GDPR Compliance in New Jersey: EU GDPR + New Jersey Data Privacy Act
New Jersey is one of the few US states with a comprehensive consumer privacy law — the New Jersey Data Privacy Act (NJDPA), effective January 15, 2025 — that creates a GDPR-parallel compliance framework for NJ resident data. New Jersey businesses with EU customers must comply with both GDPR and NJDPA simultaneously. New Jersey's pharmaceutical sector (home to Johnson & Johnson, Merck, and numerous biotech companies) has particularly significant GDPR exposure from EU clinical trial and pharmaceutical regulatory data.
NJ AG enforces New Jersey Data Privacy Act; can seek civil penalties; no private right of action under NJDPA; GDPR enforced by EU supervisory authorities
State Penalties: NJDPA civil penalties: up to $10,000 per violation, $20,000 per subsequent violation. NJ AG can seek injunctive relief. No private right of action. GDPR fines apply additionally for EU data.

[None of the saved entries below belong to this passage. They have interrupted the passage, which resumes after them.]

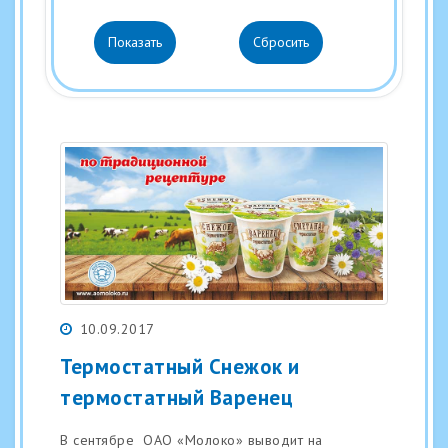
10.09.2017
Термостатный Снежок и
термостатный Варенец
В сентябре ОАО «Молоко» выводит на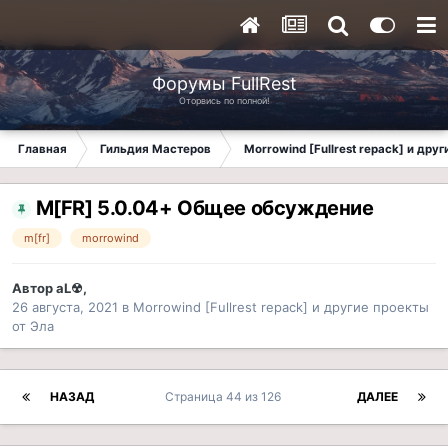
Форумы FullRest
Оторвись по полной!
Главная
Гильдия Мастеров
Morrowind [Fullrest repack] и дру
M[FR] 5.0.04+ Общее обсуждение
m[fr]
morrowind
Автор
aL☢
,
26 августа, 2021
в
Morrowind [Fullrest repack] и другие проекты
от Эла
НАЗАД
Страница 44 из 126
ДАЛЕЕ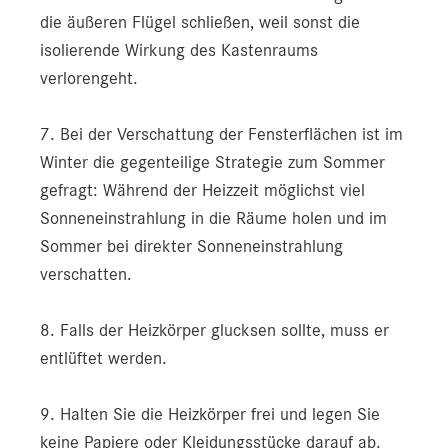
die äußeren Flügel schließen, weil sonst die
isolierende Wirkung des Kastenraums
verlorengeht.
7. Bei der Verschattung der Fensterflächen ist im
Winter die gegenteilige Strategie zum Sommer
gefragt: Während der Heizzeit möglichst viel
Sonneneinstrahlung in die Räume holen und im
Sommer bei direkter Sonneneinstrahlung
verschatten.
8. Falls der Heizkörper glucksen sollte, muss er
entlüftet werden.
9. Halten Sie die Heizkörper frei und legen Sie
keine Papiere oder Kleidungsstücke darauf ab.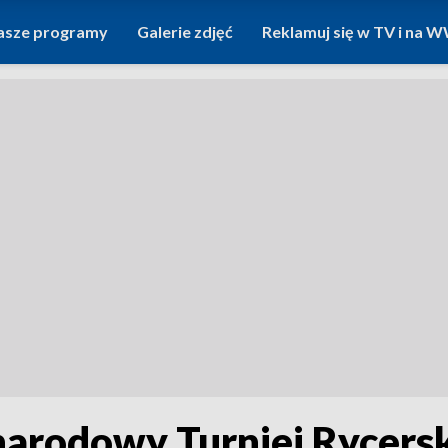
asze programy
Galerie zdjęć
Reklamuj się w TV i na
narodowy Turniej Rycers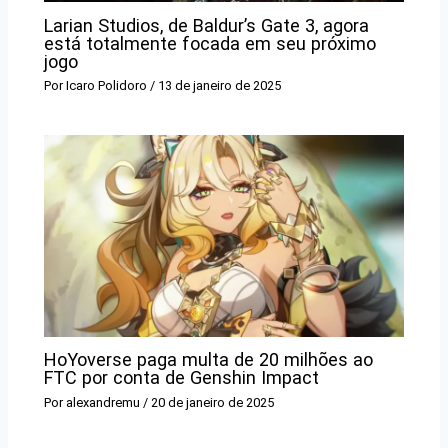
Larian Studios, de Baldur’s Gate 3, agora
está totalmente focada em seu próximo
jogo
Por
Icaro Polidoro
/
13 de janeiro de 2025
HoYoverse paga multa de 20 milhões ao
FTC por conta de Genshin Impact
Por
alexandremu
/
20 de janeiro de 2025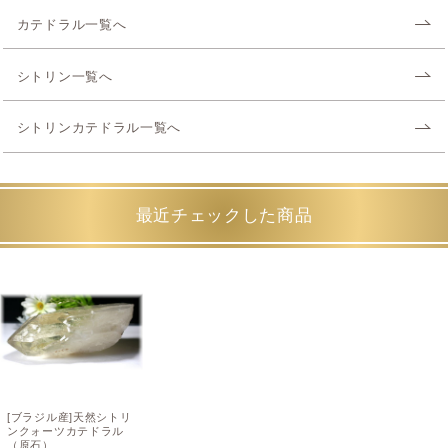
カテドラル一覧へ
シトリン一覧へ
シトリンカテドラル一覧へ
最近チェックした商品
[ブラジル産]天然シトリ
ンクォーツカテドラル
（原石）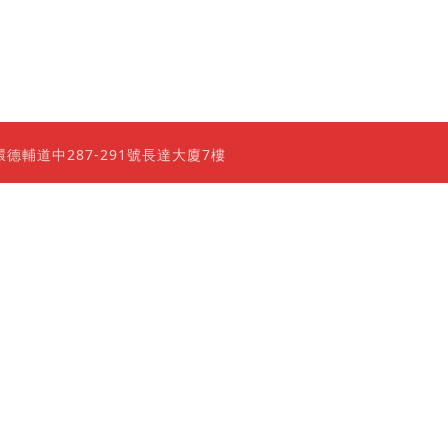
0 香港上環德輔道中287-291號長達大廈7樓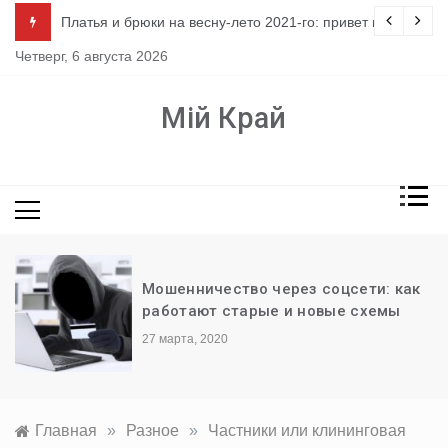
Перейти
ло
Платья и брюки на весну-лето 2021-го: привет из 80-х
к
Четверг, 6 августа 2026
содержимому
Мій Край
Мошенничество через соцсети: как
работают старые и новые схемы
27 марта, 2020
Главная
»
Разное
»
Частники или клининговая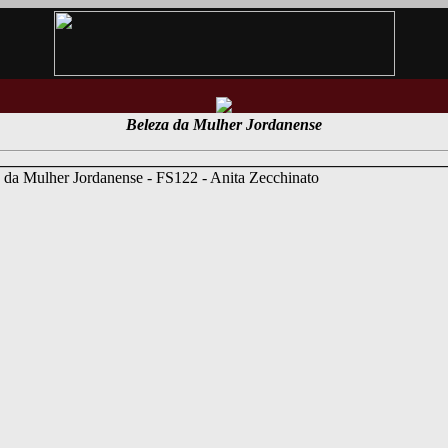
Beleza da Mulher Jordanense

Federal Penalties: GDPR: up to €20M or 4% of global annual turnover for most serious violations
How Federal + New Jersey Law Overlap
GDPR applies to NJ businesses processing EU resident data. NJDPA (effective January 2025) applies to NJ businesses processing personal data of 100,000+ NJ residents annually (or 25,000+ if selling data). The two frameworks share core principles but differ in details — a single privacy program can address both with appropriate customization.
Additional New Jersey Requirements Beyond Federal Law
- New Jersey Data Privacy Act (NJDPA, effective January 15, 2025) — consumer rights: access, correction, deletion, portability, opt-out of targeted advertising and data sale
- NJDPA sensitive data categories overlap significantly with GDPR special categories: health data, biometrics, racial/ethnic origin, mental health, immigration status
- NJDPA requires data protection assessments for high-risk processing — parallel to GDPR Data Protection Impact Assessments (DPIAs)
- NJDPA opt-in consent required for processing sensitive personal data — comparable to GDPR explicit consent
- NJ Identity Theft Prevention Act — breach notification for all NJ businesses; no minimum threshold for AG notification
- EU Regulation 536/2014 (EU CTR) applies to NJ pharmaceutical clinical trial data for EU participants
Key Compliance Requirements for New Jersey
- Publish Privacy Notice satisfying both NJDPA and GDPR disclosure requirements (largely overlapping; some GDPR-specific elements needed)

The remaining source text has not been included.